Hiro-matsu movió la cabeza.
—No lo aceptaría. La conozco bien. Su mayor deseo es poner fin a su vida. Por favor.
—Dile a tu nieta que no quiero muertes inútiles. Permiso denegado.
Hiro-matsu hizo una reverencia y se dispuso a salir.
—¿Cuánto tiempo puede vivir el bárbaro en la cárcel? —preguntó Toranaga.
—Dependerá de su vigor —dijo Hiro-matsu sin volverse.
—Gracias. Buenas noches, Hiro-matsu.
Cuando estuvo seguro de haberse quedado solo, llamó en voz baja:
—¡Kiri-san!
Se abrió la puerta interior, y la mujer entró y se arrodilló.
—Envía inmediatamente este mensaje a Sudara: «Todo va bien.» Envíalo por palomas mensajeras. Suelta tres de ellas al amanecer. Y otras tres al mediodía.

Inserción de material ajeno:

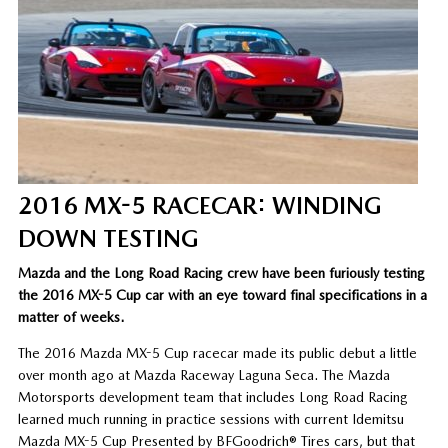
2016 MX-5 RACECAR: WINDING
DOWN TESTING
Mazda and the Long Road Racing crew have been furiously testing
the 2016 MX-5 Cup car with an eye toward final specifications in a
matter of weeks.
The 2016 Mazda MX-5 Cup racecar made its public debut a little
over month ago at Mazda Raceway Laguna Seca. The Mazda
Motorsports development team that includes Long Road Racing
learned much running in practice sessions with current Idemitsu
Mazda MX-5 Cup Presented by BFGoodrich® Tires cars, but that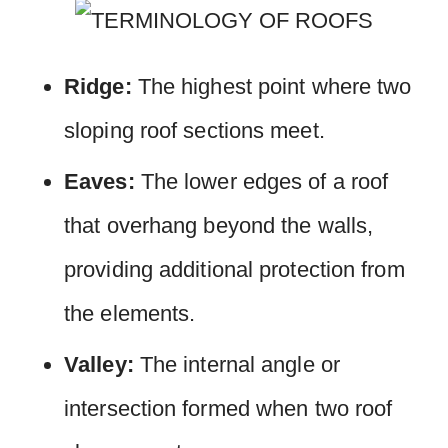
Ridge:
The highest point where two
sloping roof sections meet.
Eaves:
The lower edges of a roof
that overhang beyond the walls,
providing additional protection from
the elements.
Valley:
The internal angle or
intersection formed when two roof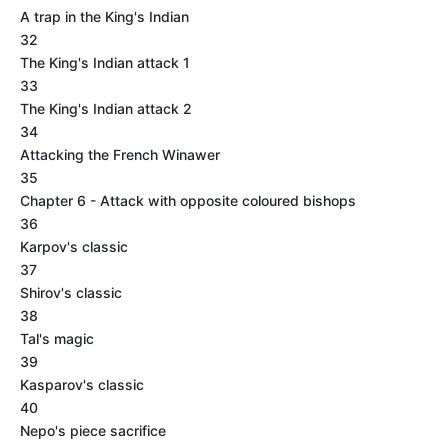
A trap in the King's Indian
32
The King's Indian attack 1
33
The King's Indian attack 2
34
Attacking the French Winawer
35
Chapter 6 - Attack with opposite coloured bishops
36
Karpov's classic
37
Shirov's classic
38
Tal's magic
39
Kasparov's classic
40
Nepo's piece sacrifice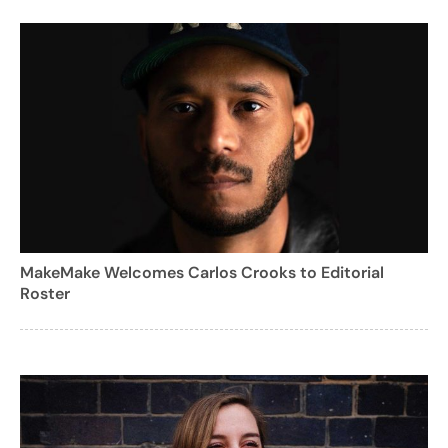
MakeMake Welcomes Carlos Crooks to Editorial
Roster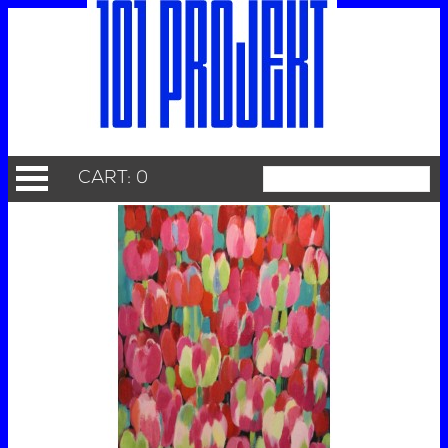
CART: 0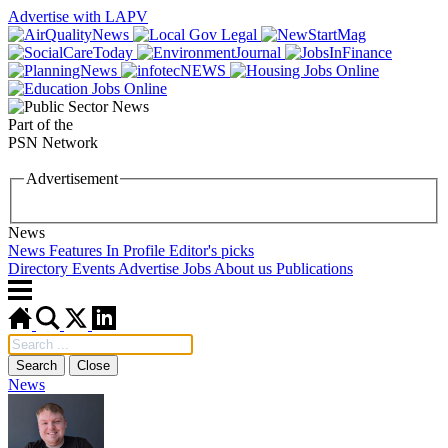
Advertise with LAPV
Part of the
PSN Network
Advertisement
News
News
Features
In Profile
Editor's picks
Directory
Events
Advertise
Jobs
About us
Publications
Search
Close
News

—Sí, señor —dijo ella, y salió.
Era una clave muy secreta. Sólo la conocían, además de él, su hijo mayor, Noburu, su hijo segundo y heredero, Sudara, y Kiri. El mensaje quería decir: «No hagas caso de otros mensajes. Activa el Plan Cinco.» El Plan Cinco consistía en reunir inmediatamente a todos los jefes del clan Yoshi y a los consejeros de más confianza en Yedo, la capital, y movilizarlos para la guerra. La clave para la guerra era «Cielo Carmesí». Su propio asesinato o su captura desencadenarían la guerra: un furioso ataque contra Kioto dirigido por su heredero Sudara con todas las legiones para apoderarse de la ciudad y del Emperador títere. Esto se completaría con unas insurrecciones secretas y meticulosamente preparadas en cincuenta provincias.
«Es un buen plan —pensó Toranaga—. Pero fracasará si no lo pongo en práctica yo mismo. Sudara fracasaría. No por falta de empeño, de valor y de inteligencia, ni por alguna traición. Sólo porque Sudara no tiene aún bastantes conocimientos ni suficiente experiencia, y no podría arrastrar a un número suficiente de daimíos no comprometidos. Y también porque el castillo de Osaka y el heredero, Yaemón, se yerguen inviolados en mi camino, y son el punto donde se concentran todas las enemistades y envidias que me he ganado en cincuenta y dos años de guerra. ¡Muchas batallas, y ninguna perdida! Pero, ¡cuántos enemigos! Y ahora se han coaligado todos contra mí. Sudara fracasaría. Yo soy el único que, tal vez, podría ganar con Cielo Carmesí. Pero sería mejor no tener que llegar a este extremo.»